▶ **Your instructions**
Transcribe the listing in full, excluding any pictures.

▶ **Exercise input**
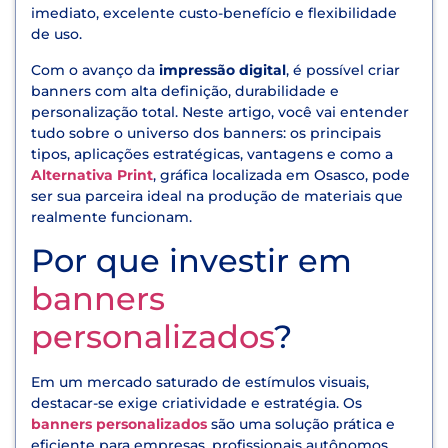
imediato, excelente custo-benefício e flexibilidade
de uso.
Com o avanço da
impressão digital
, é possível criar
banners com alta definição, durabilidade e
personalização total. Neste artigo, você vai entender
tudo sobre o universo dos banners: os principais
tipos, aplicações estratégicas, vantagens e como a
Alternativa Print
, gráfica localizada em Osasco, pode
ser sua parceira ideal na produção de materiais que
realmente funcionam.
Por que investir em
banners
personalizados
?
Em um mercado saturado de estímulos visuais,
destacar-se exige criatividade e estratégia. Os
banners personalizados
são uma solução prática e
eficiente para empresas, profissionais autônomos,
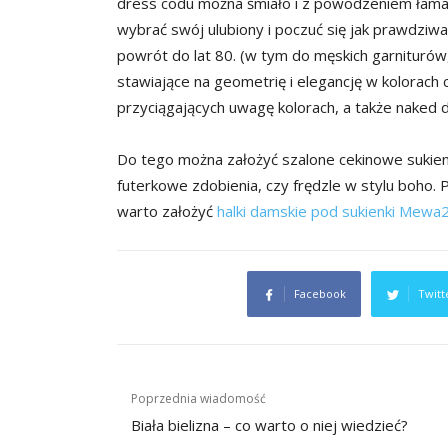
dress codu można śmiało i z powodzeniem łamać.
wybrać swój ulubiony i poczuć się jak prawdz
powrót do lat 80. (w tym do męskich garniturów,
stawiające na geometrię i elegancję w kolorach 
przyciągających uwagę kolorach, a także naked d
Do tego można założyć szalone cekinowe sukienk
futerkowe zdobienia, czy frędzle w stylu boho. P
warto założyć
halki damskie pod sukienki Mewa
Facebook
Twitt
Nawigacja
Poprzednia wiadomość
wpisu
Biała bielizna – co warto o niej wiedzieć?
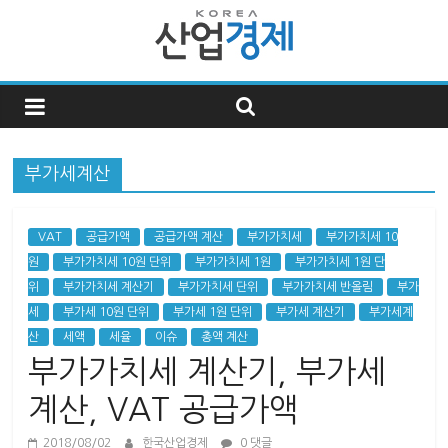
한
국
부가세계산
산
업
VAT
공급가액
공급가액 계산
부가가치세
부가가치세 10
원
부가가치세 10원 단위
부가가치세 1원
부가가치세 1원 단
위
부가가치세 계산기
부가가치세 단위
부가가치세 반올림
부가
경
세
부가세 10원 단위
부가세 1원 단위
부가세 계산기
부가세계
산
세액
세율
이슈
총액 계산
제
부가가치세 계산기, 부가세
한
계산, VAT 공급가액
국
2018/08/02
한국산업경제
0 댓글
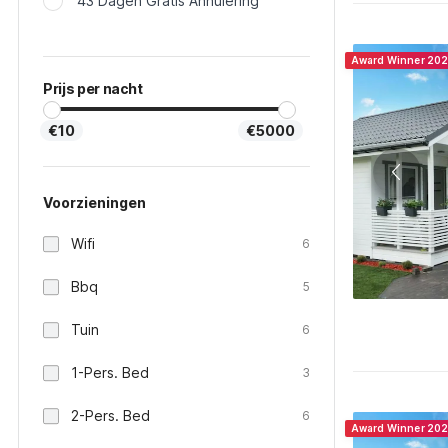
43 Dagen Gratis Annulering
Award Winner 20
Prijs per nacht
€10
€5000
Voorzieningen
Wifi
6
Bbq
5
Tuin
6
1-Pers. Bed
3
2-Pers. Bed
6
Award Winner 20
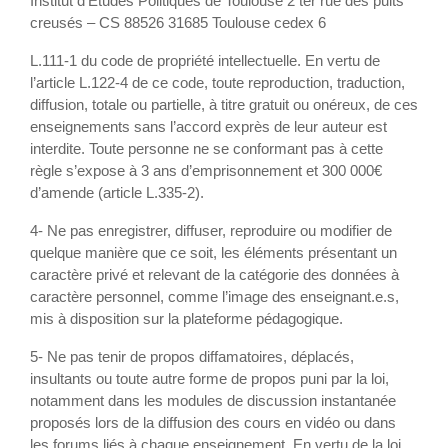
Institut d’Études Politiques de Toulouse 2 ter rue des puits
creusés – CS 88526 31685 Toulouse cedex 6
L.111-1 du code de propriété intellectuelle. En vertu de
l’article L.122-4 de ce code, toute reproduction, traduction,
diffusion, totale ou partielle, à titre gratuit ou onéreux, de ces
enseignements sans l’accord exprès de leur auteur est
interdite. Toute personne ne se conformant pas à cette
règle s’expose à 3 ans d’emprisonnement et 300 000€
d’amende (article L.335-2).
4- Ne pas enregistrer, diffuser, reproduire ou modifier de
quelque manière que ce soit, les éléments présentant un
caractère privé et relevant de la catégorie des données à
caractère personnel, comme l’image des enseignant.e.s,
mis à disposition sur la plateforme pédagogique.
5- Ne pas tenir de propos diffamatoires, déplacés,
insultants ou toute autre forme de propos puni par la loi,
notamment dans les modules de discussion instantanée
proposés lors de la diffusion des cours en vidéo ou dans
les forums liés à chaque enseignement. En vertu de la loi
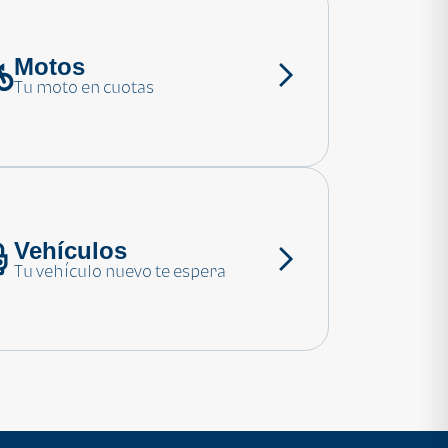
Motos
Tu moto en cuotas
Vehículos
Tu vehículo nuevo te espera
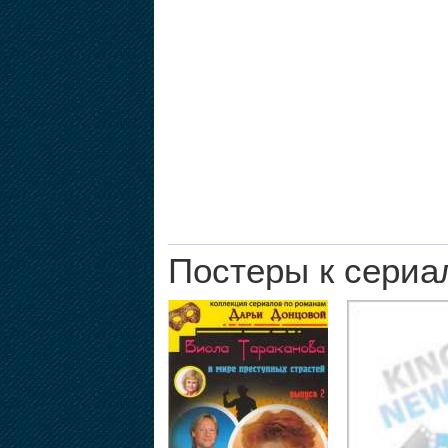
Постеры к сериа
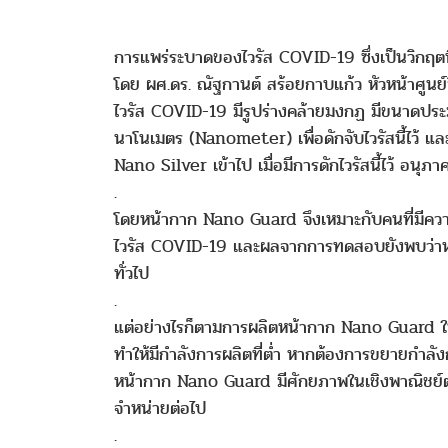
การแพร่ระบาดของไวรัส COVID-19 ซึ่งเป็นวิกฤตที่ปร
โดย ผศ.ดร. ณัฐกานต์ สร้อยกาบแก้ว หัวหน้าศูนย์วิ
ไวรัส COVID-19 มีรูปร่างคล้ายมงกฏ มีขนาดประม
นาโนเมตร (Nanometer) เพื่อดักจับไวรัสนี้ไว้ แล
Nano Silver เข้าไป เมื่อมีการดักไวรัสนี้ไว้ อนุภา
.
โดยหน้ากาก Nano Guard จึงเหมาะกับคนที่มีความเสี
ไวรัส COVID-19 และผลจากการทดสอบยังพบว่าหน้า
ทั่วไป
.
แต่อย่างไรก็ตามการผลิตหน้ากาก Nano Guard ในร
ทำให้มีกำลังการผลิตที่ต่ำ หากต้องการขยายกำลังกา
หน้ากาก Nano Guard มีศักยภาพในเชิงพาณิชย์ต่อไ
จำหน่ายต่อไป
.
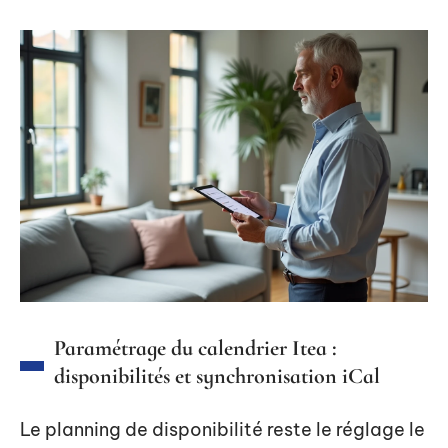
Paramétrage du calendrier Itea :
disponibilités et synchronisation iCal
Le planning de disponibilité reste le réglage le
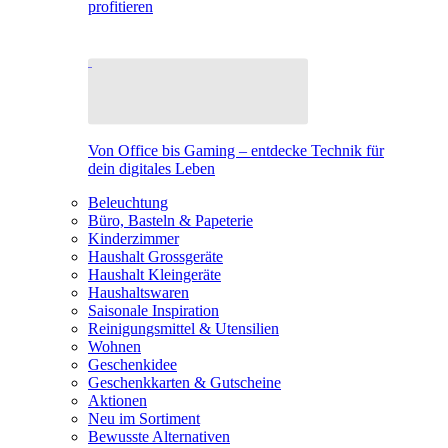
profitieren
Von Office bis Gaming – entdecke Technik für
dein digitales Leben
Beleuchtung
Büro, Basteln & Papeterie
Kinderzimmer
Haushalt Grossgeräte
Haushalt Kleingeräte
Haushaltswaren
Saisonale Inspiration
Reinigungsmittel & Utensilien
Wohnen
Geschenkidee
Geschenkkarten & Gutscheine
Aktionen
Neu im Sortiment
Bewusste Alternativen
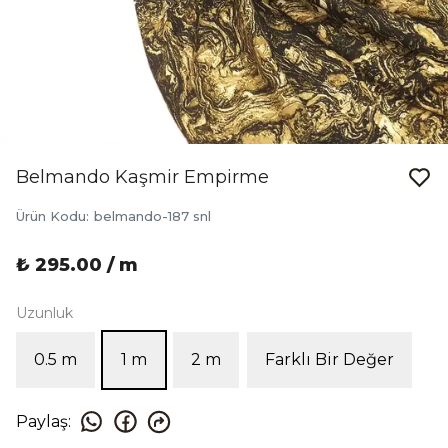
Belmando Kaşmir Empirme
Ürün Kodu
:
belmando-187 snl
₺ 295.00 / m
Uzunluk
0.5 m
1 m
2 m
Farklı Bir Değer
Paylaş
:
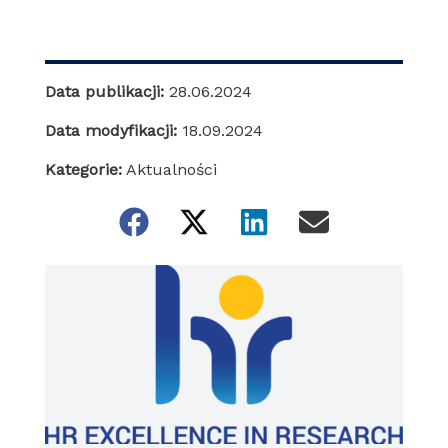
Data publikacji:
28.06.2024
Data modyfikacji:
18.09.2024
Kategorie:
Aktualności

▶ **Solution for this problem**
imediato, excelente custo-benefício e flexibilidade
de uso.
Com o avanço da
impressão digital
, é possível criar
banners com alta definição, durabilidade e
personalização total. Neste artigo, você vai entender
tudo sobre o universo dos banners: os principais
tipos, aplicações estratégicas, vantagens e como a
Alternativa Print
, gráfica localizada em Osasco, pode
ser sua parceira ideal na produção de materiais que
realmente funcionam.
Por que investir em
banners
personalizados
?
Em um mercado saturado de estímulos visuais,
destacar-se exige criatividade e estratégia. Os
banners personalizados
são uma solução prática e
eficiente para empresas, profissionais autônomos,
dress codu można śmiało i z powodzeniem łamać.
wybrać swój ulubiony i poczuć się jak prawdz
powrót do lat 80. (w tym do męskich garniturów,
stawiające na geometrię i elegancję w kolorach 
przyciągających uwagę kolorach, a także naked d
Do tego można założyć szalone cekinowe sukienk
futerkowe zdobienia, czy frędzle w stylu boho. P
warto założyć
halki damskie pod sukienki Mewa
Facebook
Twitt
Nawigacja
Poprzednia wiadomość
wpisu
Biała bielizna – co warto o niej wiedzieć?
한
국
부가세계산
산
업
VAT
공급가액
공급가액 계산
부가가치세
부가가치세 10
원
부가가치세 10원 단위
부가가치세 1원
부가가치세 1원 단
위
부가가치세 계산기
부가가치세 단위
부가가치세 반올림
부가
경
세
부가세 10원 단위
부가세 1원 단위
부가세 계산기
부가세계
산
세액
세율
이슈
총액 계산
제
부가가치세 계산기, 부가세
한
계산, VAT 공급가액
국
2018/08/02
한국산업경제
0 댓글
43 Dagen Gratis Annulering
Award Winner 20
Prijs per nacht
€10
€5000
Voorzieningen
Wifi
6
Bbq
5
Tuin
6
1-Pers. Bed
3
2-Pers. Bed
6
Award Winner 20
Institut d’Études Politiques de Toulouse 2 ter rue des puits
creusés – CS 88526 31685 Toulouse cedex 6
L.111-1 du code de propriété intellectuelle. En vertu de
l’article L.122-4 de ce code, toute reproduction, traduction,
diffusion, totale ou partielle, à titre gratuit ou onéreux, de ces
enseignements sans l’accord exprès de leur auteur est
interdite. Toute personne ne se conformant pas à cette
règle s’expose à 3 ans d’emprisonnement et 300 000€
d’amende (article L.335-2).
4- Ne pas enregistrer, diffuser, reproduire ou modifier de
quelque manière que ce soit, les éléments présentant un
caractère privé et relevant de la catégorie des données à
caractère personnel, comme l’image des enseignant.e.s,
mis à disposition sur la plateforme pédagogique.
5- Ne pas tenir de propos diffamatoires, déplacés,
insultants ou toute autre forme de propos puni par la loi,
notamment dans les modules de discussion instantanée
proposés lors de la diffusion des cours en vidéo ou dans
les forums liés à chaque enseignement. En vertu de la loi
Motos
Tu moto en cuotas
Vehículos
Tu vehículo nuevo te espera
Постеры к сериа
การแพร่ระบาดของไวรัส COVID-19 ซึ่งเป็นวิกฤตที่ปร
โดย ผศ.ดร. ณัฐกานต์ สร้อยกาบแก้ว หัวหน้าศูนย์วิ
ไวรัส COVID-19 มีรูปร่างคล้ายมงกฏ มีขนาดประม
นาโนเมตร (Nanometer) เพื่อดักจับไวรัสนี้ไว้ แล
Nano Silver เข้าไป เมื่อมีการดักไวรัสนี้ไว้ อนุภา
.
โดยหน้ากาก Nano Guard จึงเหมาะกับคนที่มีความเสี
ไวรัส COVID-19 และผลจากการทดสอบยังพบว่าหน้า
ทั่วไป
.
แต่อย่างไรก็ตามการผลิตหน้ากาก Nano Guard ในร
ทำให้มีกำลังการผลิตที่ต่ำ หากต้องการขยายกำลังกา
หน้ากาก Nano Guard มีศักยภาพในเชิงพาณิชย์ต่อไ
จำหน่ายต่อไป
.
Paramétrage du calendrier Itea :
disponibilités et synchronisation iCal
Le planning de disponibilité reste le réglage le
profitieren
Von Office bis Gaming – entdecke Technik für
dein digitales Leben
Beleuchtung
Büro, Basteln & Papeterie
Kinderzimmer
Haushalt Grossgeräte
Haushalt Kleingeräte
Haushaltswaren
Saisonale Inspiration
Reinigungsmittel & Utensilien
Wohnen
Geschenkidee
Geschenkkarten & Gutscheine
Aktionen
Neu im Sortiment
Bewusste Alternativen
Belmando Kaşmir Empirme
Ürün Kodu
:
belmando-187 snl
₺ 295.00 / m
Uzunluk
0.5 m
1 m
2 m
Farklı Bir Değer
Paylaş
:
Data publikacji:
28.06.2024
Data modyfikacji:
18.09.2024
Kategorie:
Aktualności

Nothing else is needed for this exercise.